I did some measurements using the two different approaches above. In figure 1 below you can see the memory allocations.


Figure 1. Memory allocations

The ”Exclusive Allocations” column shows how many allocations of managed memory that was done in the methods. As expected in the method using String.Concat there were 100 000 allocations. Interestingly an additional 199 999 allocations are added by String.Concat.

In the method using StringBuilder there is only a single allocation, and only two additional are added by calls to other methods (one allocation in the StringBuilder constructor and a second one in the ToString method.

I also measured the time it took to execute the two different implementations. The String.Concat version took 1.3 seconds to run while the StringBuilder version took 1.0 milliseconds. That is 1 300 times faster.

Conclusion

Memory allocation and Garbage Collection are expensive operations. As can be seen in the case above it can be difficult to determine if a piece of code will perform good or bad without knowledge of the underlying implementation (in this case how strings are implemented in the .NET Framework). Many insights when it comes to performance comes with experience.

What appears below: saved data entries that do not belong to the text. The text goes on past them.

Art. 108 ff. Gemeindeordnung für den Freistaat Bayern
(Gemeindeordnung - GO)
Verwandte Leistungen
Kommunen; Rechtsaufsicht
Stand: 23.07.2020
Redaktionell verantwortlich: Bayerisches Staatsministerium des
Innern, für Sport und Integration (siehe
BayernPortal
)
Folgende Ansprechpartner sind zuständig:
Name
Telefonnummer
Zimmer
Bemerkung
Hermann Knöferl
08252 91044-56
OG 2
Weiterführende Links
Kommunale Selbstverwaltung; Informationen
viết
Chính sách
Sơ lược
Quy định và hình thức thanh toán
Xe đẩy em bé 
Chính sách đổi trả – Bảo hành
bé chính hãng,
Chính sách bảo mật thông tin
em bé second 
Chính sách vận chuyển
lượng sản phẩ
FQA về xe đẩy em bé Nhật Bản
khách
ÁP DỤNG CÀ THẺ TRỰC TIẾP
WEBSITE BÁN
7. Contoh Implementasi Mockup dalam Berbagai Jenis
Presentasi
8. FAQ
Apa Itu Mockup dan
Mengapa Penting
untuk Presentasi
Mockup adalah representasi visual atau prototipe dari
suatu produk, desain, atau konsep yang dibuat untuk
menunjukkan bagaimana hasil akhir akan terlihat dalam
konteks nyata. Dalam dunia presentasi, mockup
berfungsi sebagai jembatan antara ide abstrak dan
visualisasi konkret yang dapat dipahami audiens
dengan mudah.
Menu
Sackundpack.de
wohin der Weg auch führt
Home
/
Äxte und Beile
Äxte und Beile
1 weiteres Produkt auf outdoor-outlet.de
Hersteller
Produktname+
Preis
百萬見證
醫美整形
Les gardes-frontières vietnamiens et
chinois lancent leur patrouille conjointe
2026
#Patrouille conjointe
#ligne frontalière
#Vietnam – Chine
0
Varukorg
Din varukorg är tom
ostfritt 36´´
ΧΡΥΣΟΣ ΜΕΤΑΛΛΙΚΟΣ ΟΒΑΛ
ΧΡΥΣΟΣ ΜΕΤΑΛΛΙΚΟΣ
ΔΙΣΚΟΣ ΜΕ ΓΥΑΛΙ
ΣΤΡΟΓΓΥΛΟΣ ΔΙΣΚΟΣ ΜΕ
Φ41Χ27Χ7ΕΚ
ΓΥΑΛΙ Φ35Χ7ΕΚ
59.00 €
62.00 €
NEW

Also, remember that in almost all cases code readability is much more important than blazing fast performance. Do not try prioritize optimization over readability unless you know you need to. However, there are cases when the code can be both clear and perform well. Try to aim for that.

C# Collections – Non-generic or Generic?

Non-generic- vs generic collections

When coding in C# you will pretty soon encounter Collections (Lists, Queues, Stacks, and so on). As soon as you wish to use a Collection of some sort you will have the choice of using one from the System.Collections namespace or one from the System.Collections.Generic namespace. The most commonly used Collection is the List and the non-generic version of List is the ArrayList.

Using the non-generic version forces you to cast the objects into the correct type.

ArrayList l = new ArrayList { new MyType() };
...
// MyType t = l[0]; This won't compile
MyType t = (MyType)l[0]; // But this will
MyOtherType t2 = (MyOtherType)l[0]; // Unfortunately this will also compile

As can be seen in the code above the non-generic ArrayList is error prone. There is no compile time check whether you mistakenly cast to the correct type or not. The generic version of ArrayList is List<T>. Using this forces you to define the type of objects the list will contain already when creating the list, and the static code analysis tools and compiler will give you errors if you misuse the type.

var l = new List<MyType> { new MyType() };
...
MyType t = l[0]; // Now this compiles fine
MyType t2 = (MyType)l[0]; // This also works fine, but the cast is not needed
// MyOtherType t3 = (MyOtherType)l[0]; This won't compile

So, no unboxing and boxing, no need to help the compiler understand what types of objects the list holds, no runtime errors due to incorrect casts.

Now, List is only one of many Collection types in the System.Collections.Generic namespace, you will find generic versions of all the non-generic Collections. My advice is to simply pretend that the non-generic Collection types doesn’t even exist, and use the generic ones, always.